What have I been doing in the time since then? Well it really depends on the day but more than likely a mixture of napping, making sandwiches, gathering the strength to complete freelance projects because you need them to live, applying for jobs that I need but do not want, drafting ideas that I don’t have the motivation to complete, crying, feeling ugly, endlessly scrolling Instagram and feeling like I failed. Oh, and more naps!
I know it doesn’t seem like it, but that’s a busy schedule! Although it may seem as if I had been away for a while, I haven’t. I’ve been right here the whole time waiting for the day where I felt enough mental strength to create again.
Since that day is today, I figured I’d make a list of things that have helped build me to the point of being able to write this post.
A Connection To Something Greater Than Yourself
Whether it be one of the many forms of God that people choose to worship, or a nearby lake, I have found that it’s helped me immensely to find a form of spirituality to connect with. For those of us who may have issues connecting spiritually to a particular religion, I would suggest thinking of your ancestors and all the endless choices and decisions that led to this moment.
Having some form of spirituality is a reminder that you are, in fact, here for a reason.
I have a strong connection to nature and my favorite thing to do is sit by the Hudson River Docks in Harlem and watch the water. The eb and flow calms me and gives me the clarity and gratitude to see all that I do have.
Pick a Vice…& Stick With It!
There are so many temporary coping mechanisms to choose from. So many that I advise and encourage you to pick only one as your vice of choice. It’s best to pick one that makes you feel good, but is not destructive, helps you be more productive, and if possible non-habit forming.
Yeah you might gain a few pounds, but whatever gets you to the point of feeling content enough to continue creating. So pick one vice from the list on the left, and try to avoid the list on the right.
Good Vices Terrible Vices
The Self-Help Section
I love the self-help/ life coaching genre of books. I buy so many that I end up using them as resource books. They are littered with affirmations and meditation techniques.The following books have helped me navigate myself towards a path of optimism and self-reliance when it felt like I was grasping at straws.

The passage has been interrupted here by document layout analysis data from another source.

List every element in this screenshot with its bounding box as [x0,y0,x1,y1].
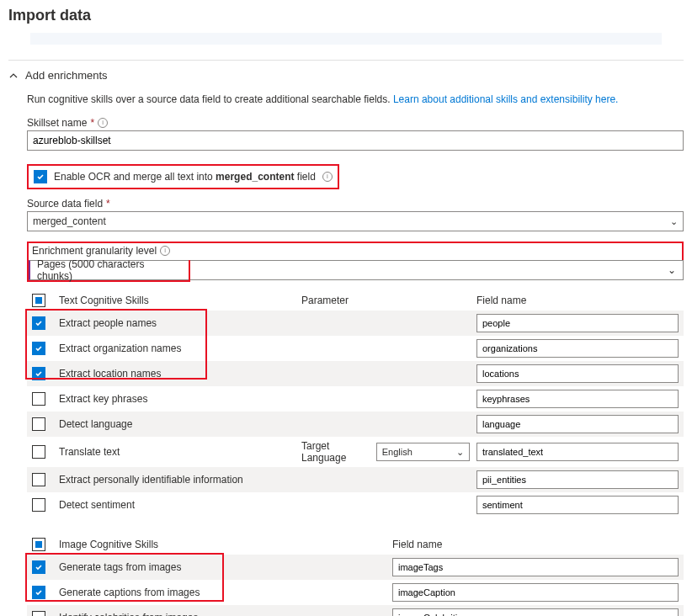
highlight-granularity-value: Pages (5000 characters chunks) [27,260,190,282]
skill-row-locations: Extract location names [27,361,684,386]
generate-captions-checkbox[interactable] [32,586,45,599]
skill-row-pii: Extract personally identifiable informat… [27,467,684,492]
field-input-imagetags[interactable] [392,558,679,576]
enable-ocr-checkbox[interactable] [34,170,47,183]
granularity-select-ext[interactable]: ⌄ [190,260,684,280]
chevron-down-icon: ⌄ [456,447,464,458]
skill-label: Extract location names [59,368,295,380]
image-row-celebrities: Identify celebrities from images [27,605,684,616]
field-input-organizations[interactable] [476,339,679,358]
detect-language-checkbox[interactable] [32,417,45,431]
identify-celebrities-checkbox[interactable] [32,611,45,616]
granularity-label: Enrichment granularity level i [32,245,679,257]
skill-row-language: Detect language [27,412,684,437]
skill-label: Extract personally identifiable informat… [59,474,295,486]
field-input-locations[interactable] [476,364,679,383]
extract-keyphrases-checkbox[interactable] [32,392,45,406]
field-input-sentiment[interactable] [476,496,679,514]
granularity-select[interactable]: Pages (5000 characters chunks) [29,260,189,280]
chevron-down-icon: ⌄ [668,264,676,276]
text-skills-master-checkbox[interactable] [32,294,45,307]
skillset-name-label: Skillset name * i [27,117,684,129]
extract-organizations-checkbox[interactable] [32,342,45,355]
text-skills-table: Text Cognitive Skills Parameter Field na… [27,290,684,518]
extract-pii-checkbox[interactable] [32,473,45,486]
add-enrichments-header[interactable]: Add enrichments [0,61,692,87]
skill-label: Detect language [59,418,295,430]
field-name-header: Field name [476,295,679,306]
image-row-captions: Generate captions from images [27,580,684,605]
skill-row-translate: Translate text Target Language English ⌄ [27,437,684,467]
learn-more-link[interactable]: Learn about additional skills and extens… [393,93,619,105]
skill-row-keyphrases: Extract key phrases [27,386,684,412]
page-title: Import data [0,0,692,29]
field-input-language[interactable] [476,415,679,433]
field-input-pii[interactable] [476,470,679,489]
required-indicator: * [90,117,94,129]
image-skills-master-checkbox[interactable] [32,538,45,551]
text-skills-header: Text Cognitive Skills [59,295,295,306]
generate-tags-checkbox[interactable] [32,560,45,574]
extract-people-checkbox[interactable] [32,316,45,330]
skill-label: Extract people names [59,317,295,329]
info-icon[interactable]: i [98,118,108,128]
skill-label: Identify celebrities from images [59,612,386,616]
skill-row-people: Extract people names [27,311,684,336]
skill-label: Extract organization names [59,343,295,354]
image-row-tags: Generate tags from images [27,555,684,580]
parameter-header: Parameter [301,295,470,306]
info-icon[interactable]: i [160,246,170,256]
detect-sentiment-checkbox[interactable] [32,498,45,512]
section-description: Run cognitive skills over a source data … [27,93,684,105]
skill-label: Generate captions from images [59,587,386,598]
enable-ocr-label: Enable OCR and merge all text into merge… [54,171,316,183]
required-indicator: * [106,198,110,210]
field-input-imagecelebrities[interactable] [392,608,679,616]
skill-label: Generate tags from images [59,561,386,573]
target-language-select[interactable]: English ⌄ [376,443,470,461]
translate-text-checkbox[interactable] [32,445,45,459]
field-name-header: Field name [392,539,679,550]
skill-row-sentiment: Detect sentiment [27,492,684,518]
field-input-keyphrases[interactable] [476,390,679,408]
skillset-name-input[interactable] [27,130,684,151]
highlight-ocr-checkbox: Enable OCR and merge all text into merge… [27,164,339,189]
info-icon[interactable]: i [322,172,333,182]
field-input-translated[interactable] [476,443,679,461]
skill-row-organizations: Extract organization names [27,336,684,361]
skill-label: Translate text [59,446,295,458]
image-skills-header: Image Cognitive Skills [59,539,386,550]
target-language-label: Target Language [301,440,371,464]
highlight-granularity: Enrichment granularity level i [27,242,684,260]
section-title: Add enrichments [25,69,108,82]
field-input-imagecaption[interactable] [392,583,679,602]
extract-locations-checkbox[interactable] [32,367,45,380]
source-field-label: Source data field * [27,198,684,210]
skill-label: Detect sentiment [59,499,295,511]
chevron-up-icon [8,71,19,81]
progress-bar [30,33,662,45]
field-input-people[interactable] [476,314,679,332]
chevron-down-icon: ⌄ [670,216,678,227]
image-skills-table: Image Cognitive Skills Field name Genera… [27,534,684,616]
skill-label: Extract key phrases [59,393,295,405]
source-field-select[interactable]: merged_content ⌄ [27,211,684,231]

This book is all about the art of mindfulness and how your thoughts are just that, thoughts. They are not who you actually are. When you are awake and fully present, you are operating under your true self. If this sounds like some Oprah shit, it is! The few times I’ve been able to snap out of my depression have been the times that I made a conscientious choice to be mindful. This book is a great guide to quieting the constant stream of thoughts that do absolutely nothing but stop you from truly living.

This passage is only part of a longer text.